A law enforcement project to fine tenants and owners for noise and behavior offenses (out-of-control parties) has been picking up steam since it was implemented in April, with police issuing $1,000 administrative citations to at least 55 people in 22 properties since then. Chronic party houses have been banned from throwing parties. In July, the City Council passed a number of measures related to parking, the number of bedrooms and driveway widths designed to limit the development of mini-dorms.
SDSU has announced additions to its master plan that would add nearly 3,000 beds to its on-campus housing stock, nearly doubling the current number. That would corral a sizable herd of students out of surrounding neighborhoods and into on-campus housing, where many residents want them.
And the Planning Commission voted Thursday to recommend the City Council approve two amendments to the city code that target the phenomenon. Residents of the SDSU neighborhoods came to speak in favor of the stricter regulations. Those amendments will now move to the City Council for debate.
But obstacles persist for opponents of the controversial housing arrangements. Even those proposals hold some loopholes because of state and federal law that prohibits regulating houses occupied by renters differently than owner-occupied units, and because the city would need to hire more enforcement officers to keep the houses in check at a time when tight budgets mean job losses for many city staff.
And beyond logistics, mini-dorms have some residents so worked up it threatens the idea that they’ll ever be happy to live in the same place where young people live.
“Of course, we all know it’s not just State kids,” said Mitch Younker of El Cerrito. “It’s people partying in the State area. We’ve seen a real focus on the issue at the city level, but more residential homes have been developed (into mini-dorms).”
Some College Area residents have decried a proposed student apartment development on El Cajon Boulevard that would add beds for 900 to 1,000 students because of its proximity to established neighborhoods.
But that concern unfairly transfers the mini-dorm frustration to the new project, said Scott Maloni, spokesman for developer JPI.
“There’s not enough attractive and professionally managed places for students to live,” Maloni said. “They’re not obligated to live on campus.”
The project would extend leases on individual bedrooms to students after they sign behavior agreements, and would have professional management and student resident advisors, a sort of private dorm. He said the company plans to present the project at various community council functions before it approaches the city planners.
“There’s a great deal of misinformation out there,” he said. “But there’s definitely a cross-section of the community that will never be satisfied with its relationship with San Diego State.”
Tom Hanscom, director of media relations for SDSU, said the school’s planned on-campus housing addition will only make sense when students want to live there. The current on-campus housing stock absorbed every student who wanted to live there except about 100 this semester, Hanscom said.
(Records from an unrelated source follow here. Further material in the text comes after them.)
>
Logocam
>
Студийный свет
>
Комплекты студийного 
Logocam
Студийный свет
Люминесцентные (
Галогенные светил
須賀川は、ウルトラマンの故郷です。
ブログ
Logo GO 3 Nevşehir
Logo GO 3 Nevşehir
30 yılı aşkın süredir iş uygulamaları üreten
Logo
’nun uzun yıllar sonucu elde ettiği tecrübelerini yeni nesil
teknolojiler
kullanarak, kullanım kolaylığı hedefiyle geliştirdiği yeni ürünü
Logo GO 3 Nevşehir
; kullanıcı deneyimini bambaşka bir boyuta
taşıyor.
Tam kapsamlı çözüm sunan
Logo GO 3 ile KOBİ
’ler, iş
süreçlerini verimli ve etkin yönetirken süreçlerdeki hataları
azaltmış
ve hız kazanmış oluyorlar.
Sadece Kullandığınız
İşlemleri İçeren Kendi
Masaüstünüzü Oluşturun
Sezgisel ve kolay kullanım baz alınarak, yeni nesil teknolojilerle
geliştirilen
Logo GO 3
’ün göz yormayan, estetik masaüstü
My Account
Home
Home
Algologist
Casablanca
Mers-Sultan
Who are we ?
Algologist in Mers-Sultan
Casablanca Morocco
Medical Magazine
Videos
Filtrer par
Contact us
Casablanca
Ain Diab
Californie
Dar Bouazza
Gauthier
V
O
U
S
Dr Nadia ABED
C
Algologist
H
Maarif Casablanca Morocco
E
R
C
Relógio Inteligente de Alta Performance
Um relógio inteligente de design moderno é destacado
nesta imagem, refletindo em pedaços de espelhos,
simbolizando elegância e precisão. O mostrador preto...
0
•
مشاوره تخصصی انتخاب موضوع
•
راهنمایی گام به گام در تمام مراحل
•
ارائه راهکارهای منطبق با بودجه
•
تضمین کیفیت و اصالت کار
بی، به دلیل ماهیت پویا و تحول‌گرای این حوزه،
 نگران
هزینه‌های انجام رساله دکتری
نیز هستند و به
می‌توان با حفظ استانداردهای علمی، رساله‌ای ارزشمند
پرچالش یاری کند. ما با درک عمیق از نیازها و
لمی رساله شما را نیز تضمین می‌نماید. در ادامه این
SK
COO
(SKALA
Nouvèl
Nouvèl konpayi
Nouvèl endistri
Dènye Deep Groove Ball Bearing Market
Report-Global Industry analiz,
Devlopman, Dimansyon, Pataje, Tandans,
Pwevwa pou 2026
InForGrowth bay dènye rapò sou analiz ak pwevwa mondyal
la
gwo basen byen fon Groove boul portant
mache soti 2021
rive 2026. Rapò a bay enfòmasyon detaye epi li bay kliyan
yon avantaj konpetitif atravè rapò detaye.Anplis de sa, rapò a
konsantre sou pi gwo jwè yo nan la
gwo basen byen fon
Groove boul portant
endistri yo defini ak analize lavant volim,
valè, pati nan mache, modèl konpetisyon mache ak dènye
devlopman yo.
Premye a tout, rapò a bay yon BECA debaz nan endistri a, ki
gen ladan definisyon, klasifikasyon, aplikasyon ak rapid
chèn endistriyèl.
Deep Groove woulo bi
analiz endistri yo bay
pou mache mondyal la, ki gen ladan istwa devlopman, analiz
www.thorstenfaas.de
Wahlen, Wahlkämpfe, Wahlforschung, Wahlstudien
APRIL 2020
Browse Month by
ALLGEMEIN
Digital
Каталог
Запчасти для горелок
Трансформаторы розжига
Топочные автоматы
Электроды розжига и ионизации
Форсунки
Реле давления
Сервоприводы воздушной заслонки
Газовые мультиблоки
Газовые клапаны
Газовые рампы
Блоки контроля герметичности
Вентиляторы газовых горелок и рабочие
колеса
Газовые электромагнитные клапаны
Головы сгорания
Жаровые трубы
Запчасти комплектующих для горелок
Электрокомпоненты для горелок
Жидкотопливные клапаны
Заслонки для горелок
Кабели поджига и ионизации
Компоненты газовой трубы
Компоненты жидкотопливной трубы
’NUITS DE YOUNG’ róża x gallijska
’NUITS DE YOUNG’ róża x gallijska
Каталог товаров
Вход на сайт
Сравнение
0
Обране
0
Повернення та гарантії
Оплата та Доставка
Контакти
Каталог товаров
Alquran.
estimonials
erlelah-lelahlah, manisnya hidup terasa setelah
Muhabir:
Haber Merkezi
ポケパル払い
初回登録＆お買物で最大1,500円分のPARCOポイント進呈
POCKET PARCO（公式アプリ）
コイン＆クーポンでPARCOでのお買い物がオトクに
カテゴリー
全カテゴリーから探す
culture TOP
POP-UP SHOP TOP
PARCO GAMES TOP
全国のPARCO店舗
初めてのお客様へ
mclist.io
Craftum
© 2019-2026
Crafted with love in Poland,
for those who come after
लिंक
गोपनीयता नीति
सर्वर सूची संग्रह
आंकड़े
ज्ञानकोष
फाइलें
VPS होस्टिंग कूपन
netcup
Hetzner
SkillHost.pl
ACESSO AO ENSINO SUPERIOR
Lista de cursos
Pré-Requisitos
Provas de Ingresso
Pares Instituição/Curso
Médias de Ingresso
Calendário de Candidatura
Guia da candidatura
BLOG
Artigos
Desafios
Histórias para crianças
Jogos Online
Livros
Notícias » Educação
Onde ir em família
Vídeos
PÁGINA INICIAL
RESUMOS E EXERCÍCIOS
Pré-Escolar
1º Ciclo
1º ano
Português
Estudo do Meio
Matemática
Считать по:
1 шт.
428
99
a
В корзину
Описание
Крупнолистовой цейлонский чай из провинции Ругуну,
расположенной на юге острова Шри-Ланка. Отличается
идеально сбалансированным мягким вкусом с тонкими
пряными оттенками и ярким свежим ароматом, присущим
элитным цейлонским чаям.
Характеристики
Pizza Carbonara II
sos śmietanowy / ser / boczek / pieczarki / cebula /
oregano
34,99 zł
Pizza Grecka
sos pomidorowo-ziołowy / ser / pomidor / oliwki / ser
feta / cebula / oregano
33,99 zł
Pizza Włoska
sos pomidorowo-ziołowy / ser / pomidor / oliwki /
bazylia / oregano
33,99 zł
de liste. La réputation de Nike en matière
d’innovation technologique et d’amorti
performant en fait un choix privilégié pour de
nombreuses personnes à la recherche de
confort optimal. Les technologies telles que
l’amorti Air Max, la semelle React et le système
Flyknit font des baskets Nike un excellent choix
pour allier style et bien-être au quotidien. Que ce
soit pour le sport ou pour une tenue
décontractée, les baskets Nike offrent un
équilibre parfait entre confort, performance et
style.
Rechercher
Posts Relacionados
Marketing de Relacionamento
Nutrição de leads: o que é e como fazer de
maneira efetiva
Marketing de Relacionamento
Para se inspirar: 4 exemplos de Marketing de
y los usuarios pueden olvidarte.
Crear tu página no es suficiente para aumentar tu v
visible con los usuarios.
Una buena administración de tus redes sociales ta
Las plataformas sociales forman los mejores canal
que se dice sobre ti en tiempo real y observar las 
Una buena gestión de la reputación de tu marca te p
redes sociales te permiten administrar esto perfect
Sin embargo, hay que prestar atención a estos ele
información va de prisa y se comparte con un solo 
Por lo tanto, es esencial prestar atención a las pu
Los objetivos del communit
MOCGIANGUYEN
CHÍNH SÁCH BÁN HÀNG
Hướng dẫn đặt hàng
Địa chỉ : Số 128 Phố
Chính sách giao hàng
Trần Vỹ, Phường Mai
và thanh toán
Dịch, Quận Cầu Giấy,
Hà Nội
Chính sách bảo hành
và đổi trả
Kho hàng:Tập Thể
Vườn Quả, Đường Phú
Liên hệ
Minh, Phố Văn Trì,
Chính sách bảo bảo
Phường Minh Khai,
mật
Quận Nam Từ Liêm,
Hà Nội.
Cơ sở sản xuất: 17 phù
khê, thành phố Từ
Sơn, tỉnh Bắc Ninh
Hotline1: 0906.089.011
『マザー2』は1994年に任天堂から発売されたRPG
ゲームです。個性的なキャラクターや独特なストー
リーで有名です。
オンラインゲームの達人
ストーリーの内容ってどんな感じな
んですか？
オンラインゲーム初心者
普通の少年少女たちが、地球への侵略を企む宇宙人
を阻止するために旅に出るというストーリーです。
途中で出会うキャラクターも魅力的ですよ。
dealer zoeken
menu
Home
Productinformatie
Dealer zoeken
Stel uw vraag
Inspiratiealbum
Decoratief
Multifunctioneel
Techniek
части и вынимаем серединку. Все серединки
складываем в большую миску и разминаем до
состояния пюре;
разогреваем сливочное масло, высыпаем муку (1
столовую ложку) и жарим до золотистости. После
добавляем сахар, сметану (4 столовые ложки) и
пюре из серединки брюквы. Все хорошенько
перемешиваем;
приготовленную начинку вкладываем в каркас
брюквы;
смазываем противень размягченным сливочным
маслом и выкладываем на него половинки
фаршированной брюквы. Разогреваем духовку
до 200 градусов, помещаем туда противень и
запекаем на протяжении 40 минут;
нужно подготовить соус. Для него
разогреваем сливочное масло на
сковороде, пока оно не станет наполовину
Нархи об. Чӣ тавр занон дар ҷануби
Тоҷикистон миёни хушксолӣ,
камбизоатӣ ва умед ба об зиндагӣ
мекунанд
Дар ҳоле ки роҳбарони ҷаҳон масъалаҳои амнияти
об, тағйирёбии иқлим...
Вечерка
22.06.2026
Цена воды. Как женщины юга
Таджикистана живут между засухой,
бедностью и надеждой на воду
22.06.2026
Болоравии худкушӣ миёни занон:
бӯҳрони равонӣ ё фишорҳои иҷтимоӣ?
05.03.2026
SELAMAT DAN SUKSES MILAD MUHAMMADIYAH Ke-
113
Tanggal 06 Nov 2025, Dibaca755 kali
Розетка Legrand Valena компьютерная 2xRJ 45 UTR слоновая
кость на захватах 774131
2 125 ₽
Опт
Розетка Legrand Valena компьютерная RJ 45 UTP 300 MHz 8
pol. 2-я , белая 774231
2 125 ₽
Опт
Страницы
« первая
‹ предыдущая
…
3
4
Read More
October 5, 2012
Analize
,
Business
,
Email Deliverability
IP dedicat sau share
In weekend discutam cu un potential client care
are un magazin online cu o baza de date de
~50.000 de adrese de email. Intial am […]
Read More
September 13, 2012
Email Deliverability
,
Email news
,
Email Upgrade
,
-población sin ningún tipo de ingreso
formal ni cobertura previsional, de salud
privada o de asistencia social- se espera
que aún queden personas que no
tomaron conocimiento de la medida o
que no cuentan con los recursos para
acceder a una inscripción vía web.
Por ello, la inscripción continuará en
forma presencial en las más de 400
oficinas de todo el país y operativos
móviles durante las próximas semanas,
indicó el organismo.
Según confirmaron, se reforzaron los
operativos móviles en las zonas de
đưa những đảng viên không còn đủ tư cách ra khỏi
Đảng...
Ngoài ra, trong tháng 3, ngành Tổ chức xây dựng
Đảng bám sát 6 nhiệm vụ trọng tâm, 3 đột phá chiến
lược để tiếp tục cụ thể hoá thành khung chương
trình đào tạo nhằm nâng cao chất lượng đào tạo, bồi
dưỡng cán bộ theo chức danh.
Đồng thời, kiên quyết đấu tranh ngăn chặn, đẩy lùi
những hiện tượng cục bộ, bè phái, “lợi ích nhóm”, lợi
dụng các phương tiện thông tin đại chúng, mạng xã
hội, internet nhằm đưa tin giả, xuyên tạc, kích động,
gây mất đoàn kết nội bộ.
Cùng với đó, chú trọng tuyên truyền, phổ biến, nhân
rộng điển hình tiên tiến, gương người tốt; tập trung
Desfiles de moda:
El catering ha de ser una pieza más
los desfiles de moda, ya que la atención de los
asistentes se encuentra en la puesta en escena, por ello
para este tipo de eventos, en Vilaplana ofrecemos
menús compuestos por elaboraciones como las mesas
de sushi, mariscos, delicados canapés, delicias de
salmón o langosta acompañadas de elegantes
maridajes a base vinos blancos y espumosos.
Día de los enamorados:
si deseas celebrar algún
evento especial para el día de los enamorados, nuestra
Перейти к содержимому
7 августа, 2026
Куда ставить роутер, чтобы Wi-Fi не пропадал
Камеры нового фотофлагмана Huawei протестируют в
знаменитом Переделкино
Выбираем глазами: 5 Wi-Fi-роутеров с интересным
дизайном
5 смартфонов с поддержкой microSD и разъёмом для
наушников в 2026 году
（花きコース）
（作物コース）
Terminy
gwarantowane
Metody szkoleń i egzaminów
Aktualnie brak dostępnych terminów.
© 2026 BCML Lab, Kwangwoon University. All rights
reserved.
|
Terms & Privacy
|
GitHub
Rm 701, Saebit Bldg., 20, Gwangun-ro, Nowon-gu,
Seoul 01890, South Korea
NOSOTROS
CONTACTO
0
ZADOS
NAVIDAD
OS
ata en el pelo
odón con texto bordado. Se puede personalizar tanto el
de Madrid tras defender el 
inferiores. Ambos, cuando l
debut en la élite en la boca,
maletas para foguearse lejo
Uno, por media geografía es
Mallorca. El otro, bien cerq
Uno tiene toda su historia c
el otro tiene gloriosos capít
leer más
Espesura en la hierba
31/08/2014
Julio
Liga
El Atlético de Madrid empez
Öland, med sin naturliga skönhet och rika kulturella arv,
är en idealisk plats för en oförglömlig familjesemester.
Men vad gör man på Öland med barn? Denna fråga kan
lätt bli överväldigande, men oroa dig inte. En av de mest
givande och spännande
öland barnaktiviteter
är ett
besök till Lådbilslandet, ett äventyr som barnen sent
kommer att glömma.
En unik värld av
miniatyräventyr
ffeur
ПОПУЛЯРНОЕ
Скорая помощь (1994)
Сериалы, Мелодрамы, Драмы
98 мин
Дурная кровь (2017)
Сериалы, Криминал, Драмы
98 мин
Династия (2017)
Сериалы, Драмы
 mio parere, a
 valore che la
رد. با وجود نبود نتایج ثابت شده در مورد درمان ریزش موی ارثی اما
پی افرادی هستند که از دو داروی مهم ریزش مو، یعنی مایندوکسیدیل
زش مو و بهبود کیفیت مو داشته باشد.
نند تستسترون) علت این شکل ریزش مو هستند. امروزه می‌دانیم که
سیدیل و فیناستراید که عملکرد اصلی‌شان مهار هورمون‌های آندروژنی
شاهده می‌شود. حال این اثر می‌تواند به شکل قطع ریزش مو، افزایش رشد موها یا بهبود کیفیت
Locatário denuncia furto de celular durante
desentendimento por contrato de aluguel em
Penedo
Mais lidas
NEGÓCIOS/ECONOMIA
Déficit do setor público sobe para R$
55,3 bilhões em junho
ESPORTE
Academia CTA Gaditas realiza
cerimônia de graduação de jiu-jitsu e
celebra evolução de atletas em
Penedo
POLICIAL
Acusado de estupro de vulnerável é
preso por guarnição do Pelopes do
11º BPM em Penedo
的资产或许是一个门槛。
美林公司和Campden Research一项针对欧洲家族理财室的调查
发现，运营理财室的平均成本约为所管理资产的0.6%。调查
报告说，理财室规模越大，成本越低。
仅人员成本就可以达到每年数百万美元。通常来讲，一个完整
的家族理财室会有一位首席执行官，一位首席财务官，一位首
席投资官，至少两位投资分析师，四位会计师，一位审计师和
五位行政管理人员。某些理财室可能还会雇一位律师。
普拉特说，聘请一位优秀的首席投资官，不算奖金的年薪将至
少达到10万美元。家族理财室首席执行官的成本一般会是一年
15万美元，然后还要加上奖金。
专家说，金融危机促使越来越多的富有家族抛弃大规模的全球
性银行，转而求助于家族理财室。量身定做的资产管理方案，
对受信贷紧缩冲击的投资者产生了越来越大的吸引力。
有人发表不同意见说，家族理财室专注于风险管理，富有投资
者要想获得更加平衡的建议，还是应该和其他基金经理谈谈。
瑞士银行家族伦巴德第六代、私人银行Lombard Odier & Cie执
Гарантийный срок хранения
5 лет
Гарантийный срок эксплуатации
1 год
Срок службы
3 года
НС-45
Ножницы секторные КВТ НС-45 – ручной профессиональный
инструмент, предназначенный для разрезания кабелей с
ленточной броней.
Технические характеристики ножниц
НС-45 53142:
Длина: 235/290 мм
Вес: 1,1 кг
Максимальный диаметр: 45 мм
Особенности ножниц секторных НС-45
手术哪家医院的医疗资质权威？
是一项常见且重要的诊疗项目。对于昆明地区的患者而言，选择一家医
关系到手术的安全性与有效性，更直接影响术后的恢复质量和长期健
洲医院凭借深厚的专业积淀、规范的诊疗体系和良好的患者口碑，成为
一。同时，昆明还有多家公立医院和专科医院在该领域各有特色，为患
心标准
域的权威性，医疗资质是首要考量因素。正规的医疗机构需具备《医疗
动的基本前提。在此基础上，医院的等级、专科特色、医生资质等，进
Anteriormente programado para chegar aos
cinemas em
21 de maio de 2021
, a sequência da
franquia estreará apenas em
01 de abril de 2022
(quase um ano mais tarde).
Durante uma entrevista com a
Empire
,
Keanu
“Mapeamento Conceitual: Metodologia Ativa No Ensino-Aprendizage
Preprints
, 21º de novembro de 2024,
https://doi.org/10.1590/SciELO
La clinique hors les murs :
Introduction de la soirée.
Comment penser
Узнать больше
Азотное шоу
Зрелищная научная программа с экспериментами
School officials helped place those students in off-campus rooms — not in mini-dorms, he emphasized — in the surrounding area.
“We’re considering that you cannot force students to live on campus,” he said.
At the Planning Commission meeting Thursday, planners from the city’s Development Services Department proposed mandating a revocable permit for high-occupancy houses, those housing six or more adults. The permit would cost homeowners about $1,000 annually, and would, among other considerations, tighten parking requirements even more. Possible exceptions would apply for adults without vehicles or driver’s licenses.
The City Attorney’s Office presented plans for a rooming house ordinance that seeks to stop homes from being rented as rooming houses in “residential-single” or, commonly, single-family zones citywide. The ordinance would label homes with at least three bedrooms and three separate leases as commercial enterprises and restrict them to neighborhoods used for multiple uses. If the ordinance is approved, the City Attorney’s Office said the existing mini-dorms that are in single-family zones would have seven years to be phased out.
“It’s just more tools in the toolbox to protect the quality of life” in the single-family neighborhoods, said the deputy city attorney who drafted the ordinance, Marianne Greene.
Amanda Lee, the city planner in charge of the ordinance, said one of the biggest concerns is the addition of staff to cover the enforcement of the ordinances, should the City Council vote to implement them.
“We’re moving away from enforcing measurable codes and putting staff in the position of tracking the number of people in the house, the vehicles, the lease agreements,” she said.
“Certainly, it’ll be difficult to enforce, but I think the residents were appreciative of this step forward with solutions.”